• **ABOUT THIS TASK**
Copy exactly the stretch of data below from the line with "Versenden wir Bier in Ihr Land?" through the line with "Beschädigd / Rücksenden", including both of those lines.

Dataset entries
—————

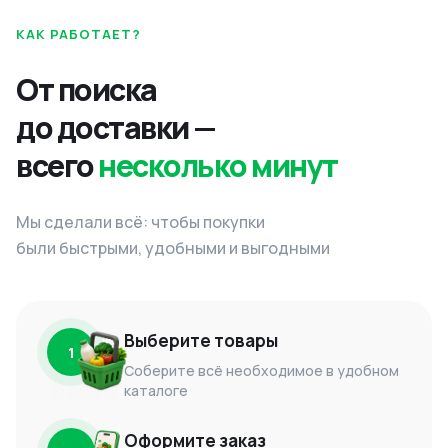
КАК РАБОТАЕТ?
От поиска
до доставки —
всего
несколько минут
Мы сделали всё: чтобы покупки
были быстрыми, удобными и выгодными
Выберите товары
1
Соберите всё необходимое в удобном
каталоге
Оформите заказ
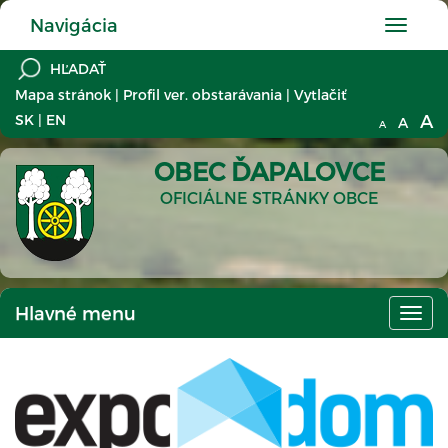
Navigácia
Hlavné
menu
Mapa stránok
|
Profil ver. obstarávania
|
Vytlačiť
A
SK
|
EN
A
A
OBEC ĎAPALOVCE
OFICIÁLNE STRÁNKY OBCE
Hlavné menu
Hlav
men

—————

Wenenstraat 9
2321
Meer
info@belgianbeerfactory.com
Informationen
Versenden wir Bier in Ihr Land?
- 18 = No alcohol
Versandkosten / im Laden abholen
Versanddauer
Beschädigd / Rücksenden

—————

• **ANSWER SECTION**
Versenden wir Bier in Ihr Land?
- 18 = No alcohol
Versandkosten / im Laden abholen
Versanddauer
Beschädigd / Rücksenden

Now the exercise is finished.